* _WHAT THE TASK ASKS_:
From the first line to the last, repeat the records exactly and skip the pictures.

Extracted records
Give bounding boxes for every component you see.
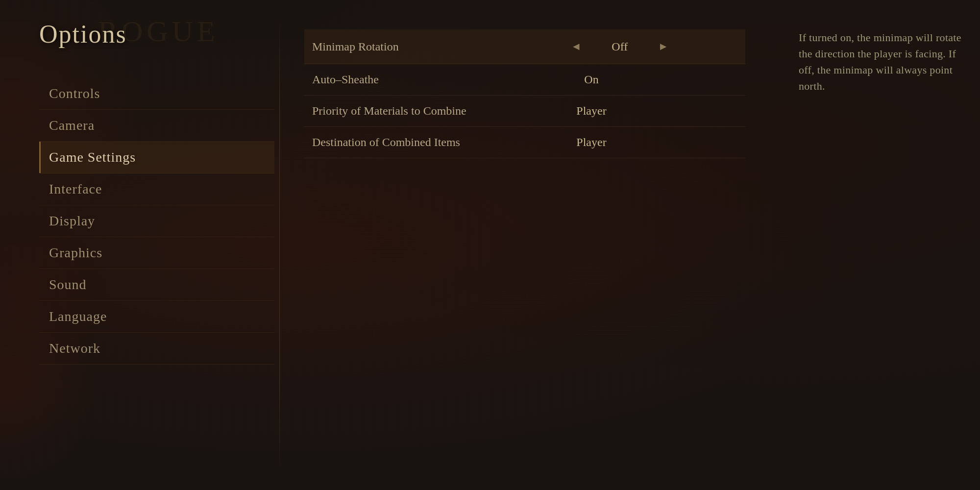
nav-item-display[interactable]: Display: [39, 205, 274, 237]
settings-body: Minimap Rotation◄Off►Auto–SheatheOnPrior…: [304, 29, 745, 158]
settings-row-minimap-rotation: Minimap Rotation◄Off►: [304, 29, 745, 64]
page-title: Options: [39, 20, 274, 49]
nav-item-game-settings[interactable]: Game Settings: [39, 142, 274, 173]
setting-control-priority-materials: Player: [559, 96, 745, 127]
settings-row-destination-combined: Destination of Combined ItemsPlayer: [304, 127, 745, 158]
setting-value-minimap-rotation: Off: [595, 40, 644, 53]
setting-name-auto-sheathe: Auto–Sheathe: [304, 64, 559, 96]
setting-name-destination-combined: Destination of Combined Items: [304, 127, 559, 158]
settings-row-priority-materials: Priority of Materials to CombinePlayer: [304, 96, 745, 127]
setting-value-auto-sheathe: On: [567, 73, 616, 86]
nav-item-network[interactable]: Network: [39, 333, 274, 365]
setting-name-minimap-rotation: Minimap Rotation: [304, 29, 559, 64]
setting-control-minimap-rotation: ◄Off►: [559, 29, 745, 64]
nav-item-sound[interactable]: Sound: [39, 269, 274, 301]
nav-item-language[interactable]: Language: [39, 301, 274, 333]
setting-control-auto-sheathe: On: [559, 64, 745, 96]
main-content: Minimap Rotation◄Off►Auto–SheatheOnPrior…: [285, 20, 794, 470]
description-panel: If turned on, the minimap will rotate th…: [794, 20, 980, 470]
left-nav-panel: Options ControlsCameraGame SettingsInter…: [39, 20, 274, 470]
nav-item-controls[interactable]: Controls: [39, 78, 274, 110]
nav-item-graphics[interactable]: Graphics: [39, 237, 274, 269]
settings-table: Minimap Rotation◄Off►Auto–SheatheOnPrior…: [304, 29, 745, 158]
settings-row-auto-sheathe: Auto–SheatheOn: [304, 64, 745, 96]
arrow-left-minimap-rotation[interactable]: ◄: [567, 38, 586, 55]
panel-divider: [279, 20, 280, 470]
nav-item-camera[interactable]: Camera: [39, 110, 274, 142]
arrow-right-minimap-rotation[interactable]: ►: [654, 38, 673, 55]
nav-item-interface[interactable]: Interface: [39, 173, 274, 205]
setting-value-destination-combined: Player: [567, 136, 616, 149]
setting-control-destination-combined: Player: [559, 127, 745, 158]
setting-value-priority-materials: Player: [567, 104, 616, 118]
nav-list: ControlsCameraGame SettingsInterfaceDisp…: [39, 78, 274, 365]
setting-name-priority-materials: Priority of Materials to Combine: [304, 96, 559, 127]
description-text: If turned on, the minimap will rotate th…: [799, 29, 965, 94]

* _REPLY TO THE EXERCISE_:
Give bounding boxes for every component you see.
nav-item-display[interactable]: Display: [39, 205, 274, 237]
settings-body: Minimap Rotation◄Off►Auto–SheatheOnPrior…: [304, 29, 745, 158]
settings-row-minimap-rotation: Minimap Rotation◄Off►: [304, 29, 745, 64]
page-title: Options: [39, 20, 274, 49]
nav-item-game-settings[interactable]: Game Settings: [39, 142, 274, 173]
setting-control-priority-materials: Player: [559, 96, 745, 127]
settings-row-destination-combined: Destination of Combined ItemsPlayer: [304, 127, 745, 158]
setting-value-minimap-rotation: Off: [595, 40, 644, 53]
setting-name-auto-sheathe: Auto–Sheathe: [304, 64, 559, 96]
setting-name-destination-combined: Destination of Combined Items: [304, 127, 559, 158]
settings-row-priority-materials: Priority of Materials to CombinePlayer: [304, 96, 745, 127]
setting-value-auto-sheathe: On: [567, 73, 616, 86]
nav-item-network[interactable]: Network: [39, 333, 274, 365]
setting-name-minimap-rotation: Minimap Rotation: [304, 29, 559, 64]
setting-control-minimap-rotation: ◄Off►: [559, 29, 745, 64]
nav-item-sound[interactable]: Sound: [39, 269, 274, 301]
nav-item-language[interactable]: Language: [39, 301, 274, 333]
setting-control-auto-sheathe: On: [559, 64, 745, 96]
main-content: Minimap Rotation◄Off►Auto–SheatheOnPrior…: [285, 20, 794, 470]
description-panel: If turned on, the minimap will rotate th…: [794, 20, 980, 470]
left-nav-panel: Options ControlsCameraGame SettingsInter…: [39, 20, 274, 470]
nav-item-controls[interactable]: Controls: [39, 78, 274, 110]
nav-item-graphics[interactable]: Graphics: [39, 237, 274, 269]
settings-table: Minimap Rotation◄Off►Auto–SheatheOnPrior…: [304, 29, 745, 158]
settings-row-auto-sheathe: Auto–SheatheOn: [304, 64, 745, 96]
arrow-left-minimap-rotation[interactable]: ◄: [567, 38, 586, 55]
panel-divider: [279, 20, 280, 470]
nav-item-camera[interactable]: Camera: [39, 110, 274, 142]
arrow-right-minimap-rotation[interactable]: ►: [654, 38, 673, 55]
nav-item-interface[interactable]: Interface: [39, 173, 274, 205]
setting-value-destination-combined: Player: [567, 136, 616, 149]
setting-control-destination-combined: Player: [559, 127, 745, 158]
setting-value-priority-materials: Player: [567, 104, 616, 118]
nav-list: ControlsCameraGame SettingsInterfaceDisp…: [39, 78, 274, 365]
setting-name-priority-materials: Priority of Materials to Combine: [304, 96, 559, 127]
description-text: If turned on, the minimap will rotate th…: [799, 29, 965, 94]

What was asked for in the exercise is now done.